▶ Extracted records
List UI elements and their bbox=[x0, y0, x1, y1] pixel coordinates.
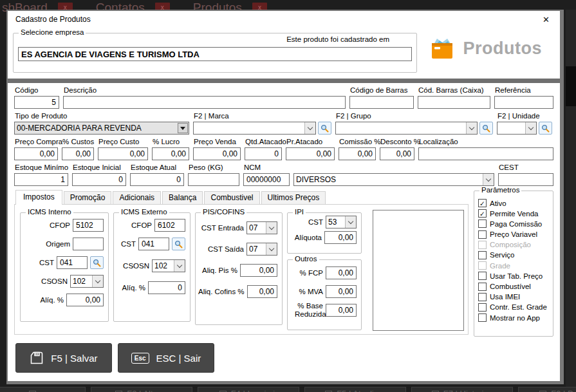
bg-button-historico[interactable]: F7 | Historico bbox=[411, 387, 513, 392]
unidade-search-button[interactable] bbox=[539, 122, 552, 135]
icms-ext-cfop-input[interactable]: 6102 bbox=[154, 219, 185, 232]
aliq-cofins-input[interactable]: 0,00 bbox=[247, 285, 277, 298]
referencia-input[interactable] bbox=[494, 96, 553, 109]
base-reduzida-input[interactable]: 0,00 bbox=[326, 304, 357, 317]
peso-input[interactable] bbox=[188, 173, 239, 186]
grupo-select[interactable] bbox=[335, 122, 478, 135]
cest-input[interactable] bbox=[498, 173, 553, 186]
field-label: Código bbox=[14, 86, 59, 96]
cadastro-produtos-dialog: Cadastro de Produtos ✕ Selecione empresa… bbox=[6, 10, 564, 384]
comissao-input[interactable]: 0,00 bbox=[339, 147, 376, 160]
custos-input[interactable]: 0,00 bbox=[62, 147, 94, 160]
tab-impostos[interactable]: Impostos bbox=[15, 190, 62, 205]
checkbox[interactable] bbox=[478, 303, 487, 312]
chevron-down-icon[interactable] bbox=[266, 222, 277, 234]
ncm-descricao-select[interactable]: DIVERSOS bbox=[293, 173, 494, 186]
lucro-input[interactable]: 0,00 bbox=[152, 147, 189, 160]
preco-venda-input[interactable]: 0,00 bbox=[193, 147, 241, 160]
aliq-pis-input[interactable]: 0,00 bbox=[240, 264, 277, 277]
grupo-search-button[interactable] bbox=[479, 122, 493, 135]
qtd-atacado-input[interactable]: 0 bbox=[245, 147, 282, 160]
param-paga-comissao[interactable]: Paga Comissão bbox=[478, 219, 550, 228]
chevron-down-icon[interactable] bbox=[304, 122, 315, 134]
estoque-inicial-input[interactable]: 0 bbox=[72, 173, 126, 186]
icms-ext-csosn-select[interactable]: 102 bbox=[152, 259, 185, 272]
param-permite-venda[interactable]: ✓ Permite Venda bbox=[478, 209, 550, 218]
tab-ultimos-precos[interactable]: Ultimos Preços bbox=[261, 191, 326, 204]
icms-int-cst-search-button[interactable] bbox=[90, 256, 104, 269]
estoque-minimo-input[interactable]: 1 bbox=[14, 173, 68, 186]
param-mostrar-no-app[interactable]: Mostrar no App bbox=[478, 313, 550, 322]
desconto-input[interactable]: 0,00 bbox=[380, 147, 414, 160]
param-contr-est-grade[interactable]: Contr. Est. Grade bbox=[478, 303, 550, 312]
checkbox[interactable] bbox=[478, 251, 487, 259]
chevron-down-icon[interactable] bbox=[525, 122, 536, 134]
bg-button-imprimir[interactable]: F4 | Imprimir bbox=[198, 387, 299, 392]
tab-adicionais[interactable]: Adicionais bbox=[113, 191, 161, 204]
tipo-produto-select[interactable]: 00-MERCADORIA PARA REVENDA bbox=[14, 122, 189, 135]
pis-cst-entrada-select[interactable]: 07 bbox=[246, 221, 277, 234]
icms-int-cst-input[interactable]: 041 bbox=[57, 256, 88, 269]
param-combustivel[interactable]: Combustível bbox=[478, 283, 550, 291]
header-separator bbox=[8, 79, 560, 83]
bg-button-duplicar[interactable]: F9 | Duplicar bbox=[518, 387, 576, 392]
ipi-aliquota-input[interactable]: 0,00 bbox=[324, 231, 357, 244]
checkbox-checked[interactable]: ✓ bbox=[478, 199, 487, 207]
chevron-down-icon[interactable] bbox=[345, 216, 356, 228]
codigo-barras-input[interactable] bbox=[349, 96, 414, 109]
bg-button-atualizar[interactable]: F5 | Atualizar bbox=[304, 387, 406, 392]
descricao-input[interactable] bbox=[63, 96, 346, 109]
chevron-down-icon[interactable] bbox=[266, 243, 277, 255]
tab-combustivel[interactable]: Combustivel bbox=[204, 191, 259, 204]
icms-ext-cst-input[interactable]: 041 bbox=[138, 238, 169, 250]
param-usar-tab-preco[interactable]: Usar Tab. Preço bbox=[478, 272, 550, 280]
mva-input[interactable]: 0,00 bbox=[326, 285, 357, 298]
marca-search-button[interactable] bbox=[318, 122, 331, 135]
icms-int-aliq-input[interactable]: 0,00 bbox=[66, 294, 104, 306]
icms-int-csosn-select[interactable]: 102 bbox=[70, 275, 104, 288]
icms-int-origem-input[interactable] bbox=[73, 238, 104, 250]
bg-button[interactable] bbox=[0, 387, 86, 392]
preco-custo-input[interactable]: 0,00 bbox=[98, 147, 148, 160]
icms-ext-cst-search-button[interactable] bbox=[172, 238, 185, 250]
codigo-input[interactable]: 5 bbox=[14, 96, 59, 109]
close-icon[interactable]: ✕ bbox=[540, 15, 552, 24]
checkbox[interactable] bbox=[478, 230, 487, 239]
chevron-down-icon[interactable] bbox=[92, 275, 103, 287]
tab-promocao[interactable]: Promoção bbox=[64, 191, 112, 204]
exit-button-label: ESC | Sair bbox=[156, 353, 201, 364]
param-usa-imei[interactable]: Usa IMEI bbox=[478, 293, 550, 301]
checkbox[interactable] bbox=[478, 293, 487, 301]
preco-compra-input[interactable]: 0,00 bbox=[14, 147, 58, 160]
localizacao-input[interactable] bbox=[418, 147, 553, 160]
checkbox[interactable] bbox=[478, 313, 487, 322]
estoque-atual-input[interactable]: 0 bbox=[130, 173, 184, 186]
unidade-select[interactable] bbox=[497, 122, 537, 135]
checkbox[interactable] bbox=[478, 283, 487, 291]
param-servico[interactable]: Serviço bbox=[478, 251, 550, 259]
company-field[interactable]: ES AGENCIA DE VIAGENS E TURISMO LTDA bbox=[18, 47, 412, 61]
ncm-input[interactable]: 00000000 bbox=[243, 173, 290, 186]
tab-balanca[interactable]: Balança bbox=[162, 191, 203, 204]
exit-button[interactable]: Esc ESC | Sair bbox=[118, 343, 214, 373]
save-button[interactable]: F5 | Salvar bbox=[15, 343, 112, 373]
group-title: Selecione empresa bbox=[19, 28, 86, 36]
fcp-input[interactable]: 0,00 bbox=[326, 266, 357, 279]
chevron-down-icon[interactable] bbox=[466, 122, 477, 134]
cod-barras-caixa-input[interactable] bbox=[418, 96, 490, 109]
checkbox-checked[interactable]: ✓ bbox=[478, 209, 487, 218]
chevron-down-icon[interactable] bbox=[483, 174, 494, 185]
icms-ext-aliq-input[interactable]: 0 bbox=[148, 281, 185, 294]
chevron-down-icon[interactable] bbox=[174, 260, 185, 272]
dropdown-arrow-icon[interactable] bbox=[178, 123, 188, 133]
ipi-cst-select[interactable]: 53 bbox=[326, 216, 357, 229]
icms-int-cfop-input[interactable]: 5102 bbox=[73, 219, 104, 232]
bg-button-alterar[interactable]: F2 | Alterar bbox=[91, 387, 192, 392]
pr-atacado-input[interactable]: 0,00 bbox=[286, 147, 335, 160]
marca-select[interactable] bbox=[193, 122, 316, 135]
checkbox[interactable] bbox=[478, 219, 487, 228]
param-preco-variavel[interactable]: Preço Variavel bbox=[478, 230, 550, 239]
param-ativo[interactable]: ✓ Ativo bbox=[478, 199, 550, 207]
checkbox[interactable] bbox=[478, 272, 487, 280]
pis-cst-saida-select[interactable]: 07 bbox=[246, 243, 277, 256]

▶ PROBLEM
Find how many lines in the entries above use the word "cfop". Write the number alone.

▶ ANSWER SPACE
2